8.Hedging Transactions
Hedging transactions (such as prepaid variable forward contracts, equity swaps, collars and exchange funds) hedge or offset, or are designed to hedge or offset, any decrease in the market value of Eaton securities. Covered Persons, Family Members, and Related Entities are prohibited from engaging in any hedging transactions that involve Eaton securities (including hedging with respect to mutual funds or other collective investment vehicles).
9.Pledging
When Company securities are pledged to secure a loan (such as being placed in a margin account), they are subject to automatic forfeiture and sale upon default (including failure to fund a margin call). Further, pledging can erode the alignment of long-term interests between Covered Persons and other Eaton shareholders. Accordingly, Covered Persons, Family Members, and Related Entities are prohibited from directly or indirectly pledging Eaton securities as collateral for a loan, including placing them in a margin account.
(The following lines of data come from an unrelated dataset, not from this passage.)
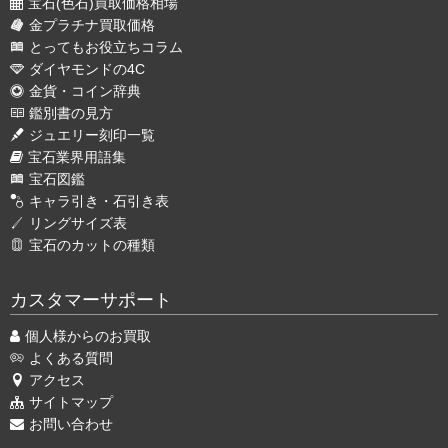
宝石(色石)買取価格相場
金プラチナ買取価格
とってもお役立ちコラム
ダイヤモンドの4C
金貨・コイン辞典
鑑別書の見方
ジュエリー刻印一覧
宝石業界用語集
宝石図鑑
キャラ引き・石引き表
リングサイズ表
宝石のカットの種類
カスタマーサポート
個人様からのお買取
よくある質問
アクセス
サイトマップ
お問い合わせ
10.Standing and Limit Orders
Standing (good until cancelled) and limit orders are orders placed with a broker to sell or purchase stock at a specific price. Standing and limit orders create heightened risks for insider trading violations similar to the use of margin accounts. There is no control over the timing of purchases or sales that result from standing instructions to a broker, and as a result the broker could execute a transaction when a director, officer or other employee is in possession of material nonpublic information. Caution should be used when placing standing or limit orders on Eaton securities. If a standing order or limit order is used, the order should be limited to a short duration and should otherwise comply with the restrictions and procedures outlined in this policy.
Blackout Periods
Quarterly Blackout/Quiet Periods. The Company’s quarterly financial results are material nonpublic information. To help avoid the improper use of that information prior to it becoming publicly available, the Company has adopted quarterly blackout periods.
A separate period will begin on the 15th day (after market close) of each of March, June, September and December, and in each case will extend until the end of the first full trading day after the public release of the Company’s quarterly or annual financial results (“Quarterly Blackout/Quiet Periods”).
During any Quarterly Blackout/Quiet Period, the Company will not make any external, nonpublic comments concerning the financial results for the period in question, including any previously disclosed forecast.
Persons Subject to Regular Quarterly Blackout/Quiet Periods. During any Quarterly Blackout/ Quiet Period, all Preclearance Persons (as defined above), as well as Eaton personnel named on a list maintained by the Company Secretary (which includes those persons holding certain positions or belonging to certain functional teams, and persons with access to the Company’s monthly financial statements and periodic financial plans and forecasts), are prohibited from trading in, or gifting of, Eaton securities. Such individuals will receive written notice from the Company Secretary when a regular Quarterly Blackout/Quiet Period commences.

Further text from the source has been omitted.